[Collected data]
·····

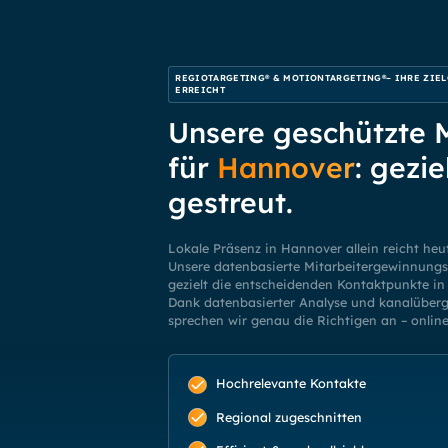
REGIOTARGETING® & MOTIONTARGETING®– IHRE ZIEL
ERREICHT
Unsere geschützte
für
Hannover
: gezie
gestreut.
Lokale Präsenz in Hannover allein reicht heu
Unsere datenbasierte Mitarbeitergewinnungss
gezielt die entscheidenden Kontaktpunkte in 
Dank datenbasierter Analyse und kanalüber
sprechen wir genau die Richtigen an – online 
Hochrelevante Kontakte
Regional zugeschnitten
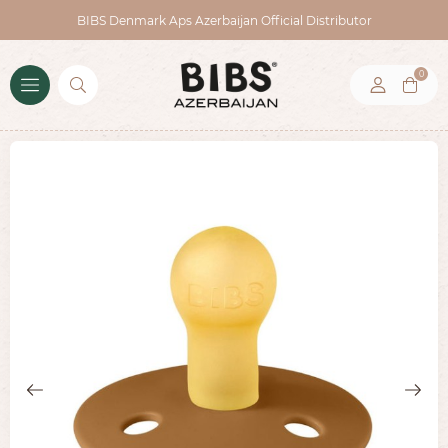
BIBS Denmark Aps Azerbaijan Official Distributor
0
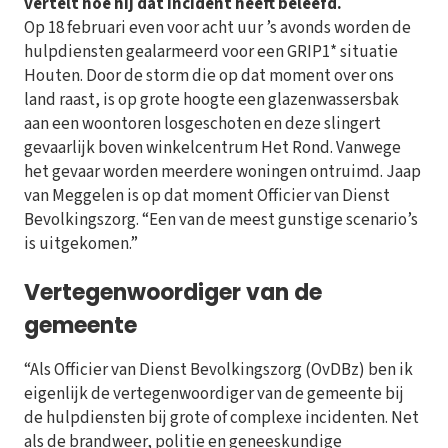
vertelt hoe hij dat incident heeft beleefd.
Op 18 februari even voor acht uur ’s avonds worden de
hulpdiensten gealarmeerd voor een GRIP1* situatie
Houten. Door de storm die op dat moment over ons
land raast, is op grote hoogte een glazenwassersbak
aan een woontoren losgeschoten en deze slingert
gevaarlijk boven winkelcentrum Het Rond. Vanwege
het gevaar worden meerdere woningen ontruimd. Jaap
van Meggelen is op dat moment Officier van Dienst
Bevolkingszorg. “Een van de meest gunstige scenario’s
is uitgekomen.”
Vertegenwoordiger van de
gemeente
“Als Officier van Dienst Bevolkingszorg (OvDBz) ben ik
eigenlijk de vertegenwoordiger van de gemeente bij
de hulpdiensten bij grote of complexe incidenten. Net
als de brandweer, politie en geneeskundige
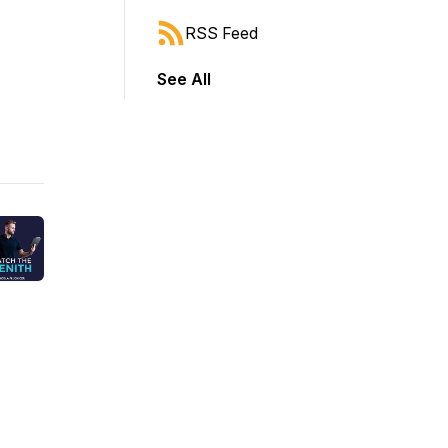
RSS Feed
See All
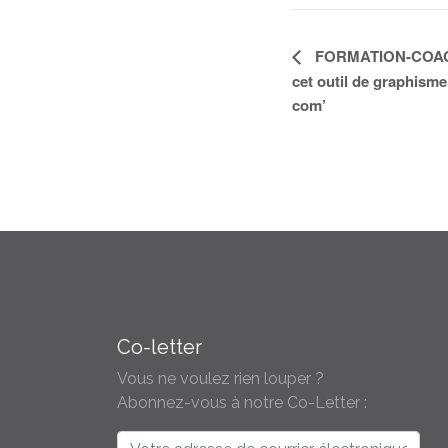
Navigation
FORMATION-COAC
cet outil de graphisme
Évènement
com’
Co-letter
Vous ne voulez rien louper ?
Abonnez-vous à notre Co-Letter :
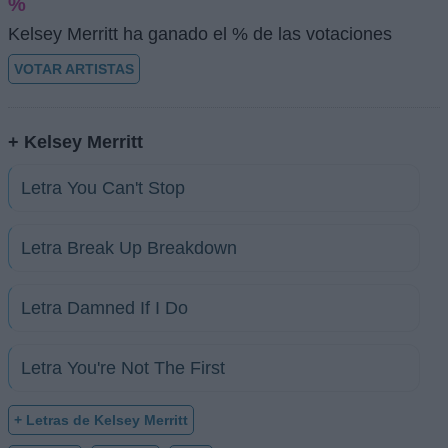
%
Kelsey Merritt ha ganado el % de las votaciones
VOTAR ARTISTAS
+ Kelsey Merritt
Letra You Can't Stop
Letra Break Up Breakdown
Letra Damned If I Do
Letra You're Not The First
+ Letras de Kelsey Merritt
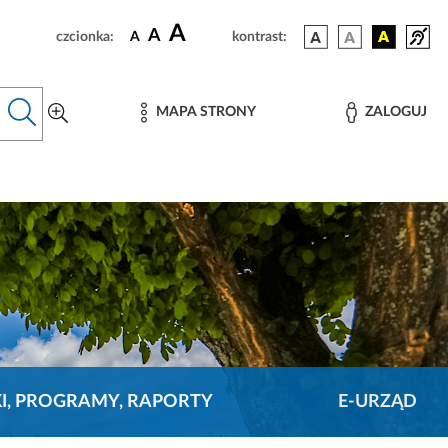
A
A
czcionka:
A
kontrast:
MAPA STRONY
ZALOGUJ
KI, PROGRAMY, RAPORTY
E-URZĄD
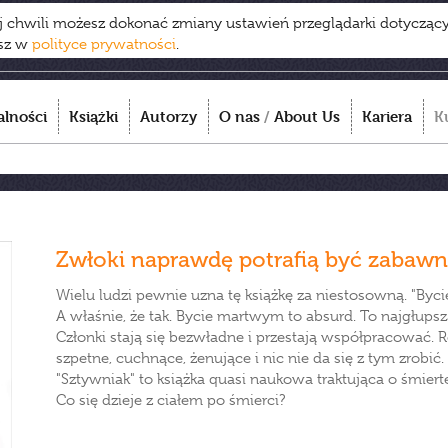
ej chwili możesz dokonać zmiany ustawień przeglądarki dotycząc
esz w
polityce prywatności
.
alności
Książki
Autorzy
O nas
/
About Us
Kariera
K
Zwłoki naprawdę potrafią być zabaw
Wielu ludzi pewnie uzna tę książkę za niestosowną. "By
A właśnie, że tak. Bycie martwym to absurd. To najgłupsz
Członki stają się bezwładne i przestają współpracować. R
szpetne, cuchnące, żenujące i nic nie da się z tym zrobić.
"Sztywniak" to książka quasi naukowa traktująca o śmie
Co się dzieje z ciałem po śmierci?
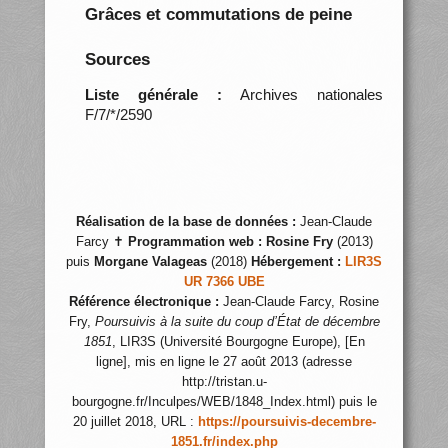
Grâces et commutations de peine
Sources
Liste générale :
Archives nationales
F/7/*/2590
Réalisation de la base de données :
Jean-Claude
Farcy ✝
Programmation web :
Rosine Fry
(2013)
puis
Morgane Valageas
(2018)
Hébergement :
LIR3S
UR 7366 UBE
Référence électronique :
Jean-Claude Farcy, Rosine
Fry,
Poursuivis à la suite du coup d’État de décembre
1851
, LIR3S (Université Bourgogne Europe), [En
ligne], mis en ligne le 27 août 2013 (adresse
http://tristan.u-
bourgogne.fr/Inculpes/WEB/1848_Index.html) puis le
20 juillet 2018, URL :
https://poursuivis-decembre-
1851.fr/index.php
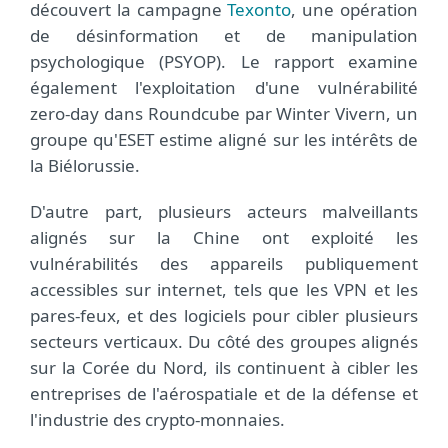
découvert la campagne
Texonto
, une opération
de désinformation et de manipulation
psychologique (PSYOP). Le rapport examine
également l'exploitation d'une vulnérabilité
zero-day dans Roundcube par Winter Vivern, un
groupe qu'ESET estime aligné sur les intérêts de
la Biélorussie.
D'autre part, plusieurs acteurs malveillants
alignés sur la Chine ont exploité les
vulnérabilités des appareils publiquement
accessibles sur internet, tels que les VPN et les
pares-feux, et des logiciels pour cibler plusieurs
secteurs verticaux. Du côté des groupes alignés
sur la Corée du Nord, ils continuent à cibler les
entreprises de l'aérospatiale et de la défense et
l'industrie des crypto-monnaies.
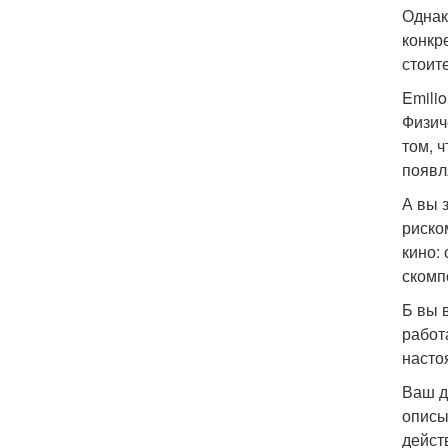
Однак
конкр
стоите
Emilio
Физич
том, 
появл
А вы 
риско
кино:
скомп
Б вы 
работ
насто
Ваш д
описы
дейст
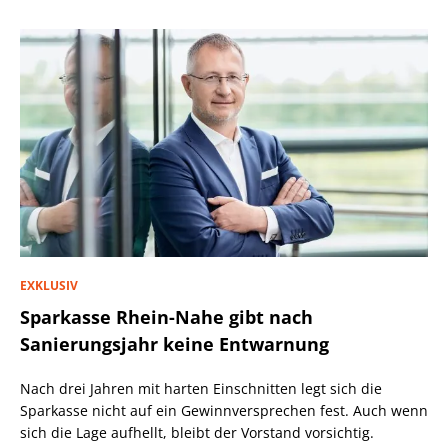
EXKLUSIV
Sparkasse Rhein-Nahe gibt nach
Sanierungsjahr keine Entwarnung
Nach drei Jahren mit harten Einschnitten legt sich die
Sparkasse nicht auf ein Gewinnversprechen fest. Auch wenn
sich die Lage aufhellt, bleibt der Vorstand vorsichtig.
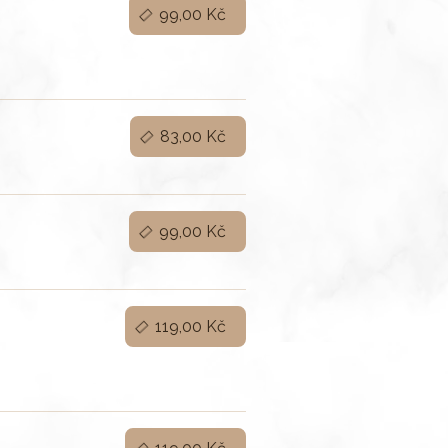
99,00 Kč
83,00 Kč
99,00 Kč
119,00 Kč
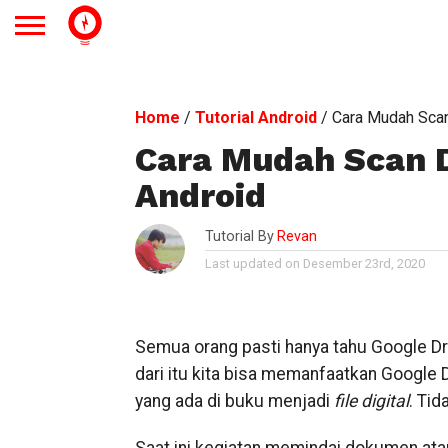
Home
/
Tutorial Android
/
Cara Mudah Sca
Cara Mudah Scan
Android
Tutorial By
Revan
Last updated on Desember 23rd, 2020
Semua orang pasti hanya tahu Google Dr
dari itu kita bisa memanfaatkan Google 
yang ada di buku menjadi
file digital
. Tid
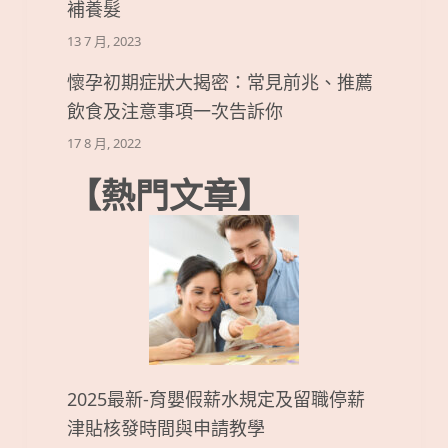
補養髮
13 7 月, 2023
懷孕初期症狀大揭密：常見前兆、推薦
飲食及注意事項一次告訴你
17 8 月, 2022
【熱門文章】
2025最新-育嬰假薪水規定及留職停薪
津貼核發時間與申請教學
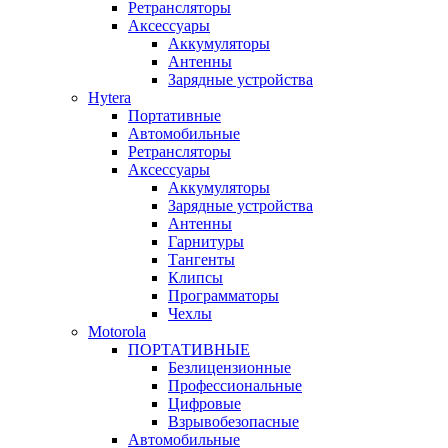
Ретрансляторы
Аксессуары
Аккумуляторы
Антенны
Зарядные устройства
Hytera
Портативные
Автомобильные
Ретрансляторы
Аксессуары
Аккумуляторы
Зарядные устройства
Антенны
Гарнитуры
Тангенты
Клипсы
Программаторы
Чехлы
Motorola
ПОРТАТИВНЫЕ
Безлицензионные
Профессиональные
Цифровые
Взрывобезопасные
Автомобильные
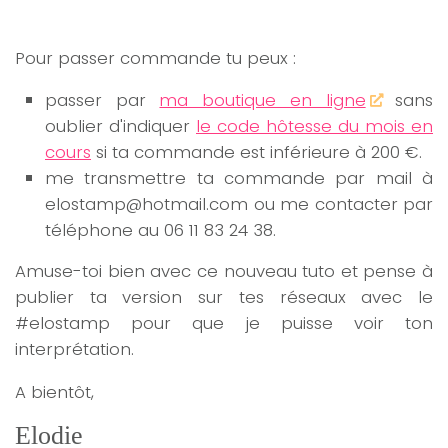
Pour passer commande tu peux :
passer par
ma boutique en ligne
sans
oublier d'indiquer
le code hôtesse du mois en
cours
si ta commande est inférieure à 200 €.
me transmettre ta commande par mail à
elostamp@hotmail.com ou me contacter par
téléphone au 06 11 83 24 38.
Amuse-toi bien avec ce nouveau tuto et pense à
publier ta version sur tes réseaux avec le
#elostamp pour que je puisse voir ton
interprétation.
A bientôt,
Elodie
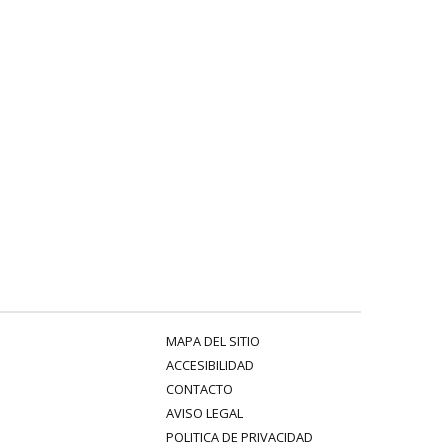
MAPA DEL SITIO
ACCESIBILIDAD
CONTACTO
AVISO LEGAL
POLITICA DE PRIVACIDAD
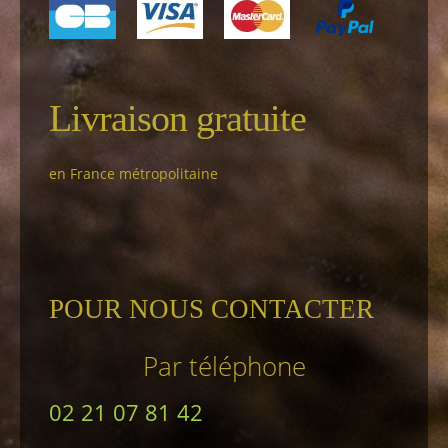
Livraison gratuite
en France métropolitaine
POUR NOUS CONTACTER
Par téléphone
02 21 07 81 42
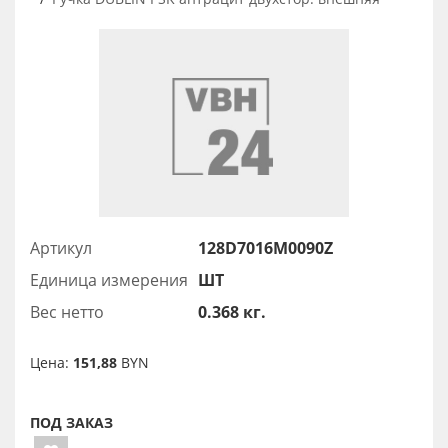
Артикул
128D7016M0090Z
Единица измерения
ШТ
Вес нетто
0.368 кг.
Цена:
151,88
BYN
ПОД ЗАКАЗ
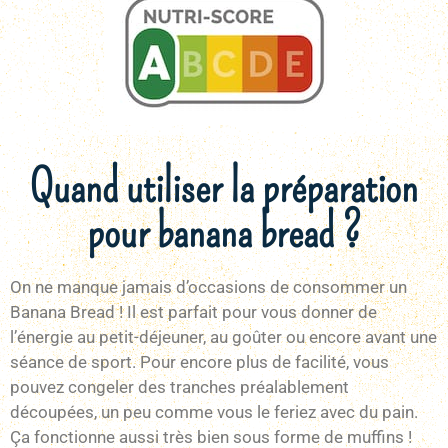
Quand utiliser la préparation
pour banana bread ?
On ne manque jamais d’occasions de consommer un
Banana Bread ! Il est parfait pour vous donner de
l’énergie au petit-déjeuner, au goûter ou encore avant une
séance de sport. Pour encore plus de facilité, vous
pouvez congeler des tranches préalablement
découpées, un peu comme vous le feriez avec du pain.
Ça fonctionne aussi très bien sous forme de muffins !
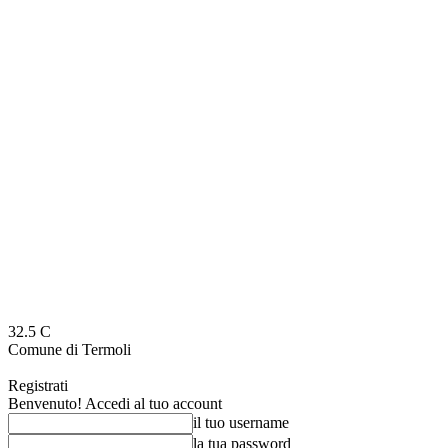
32.5
C
Comune di Termoli
Registrati
Benvenuto! Accedi al tuo account
il tuo username
la tua password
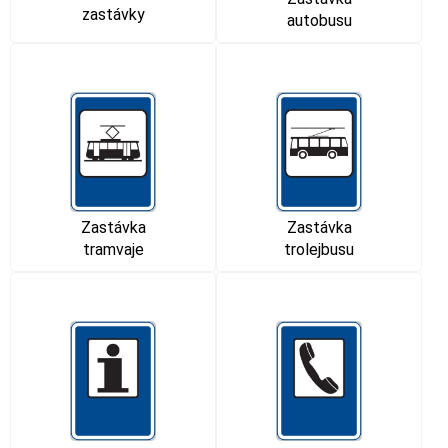
zastávky
autobusu
Zastávka
Zastávka
tramvaje
trolejbusu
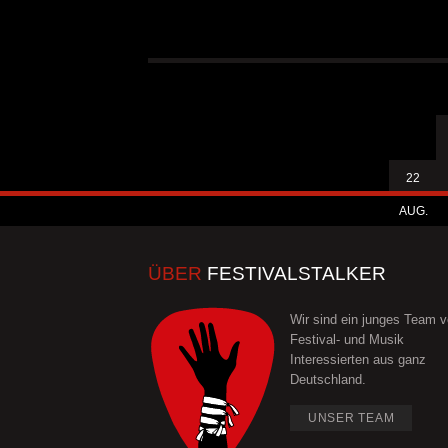
22
AUG.
ÜBER
FESTIVALSTALKER
Wir sind ein junges Team 
Festival- und Musik
Interessierten aus ganz
Deutschland.
UNSER TEAM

·····

What to work on >> Given the data above, which lines hold the string "voor"? Return them.

Written reply >>
Op 18 februari even voor acht uur ’s avonds worden de
hulpdiensten gealarmeerd voor een GRIP1* situatie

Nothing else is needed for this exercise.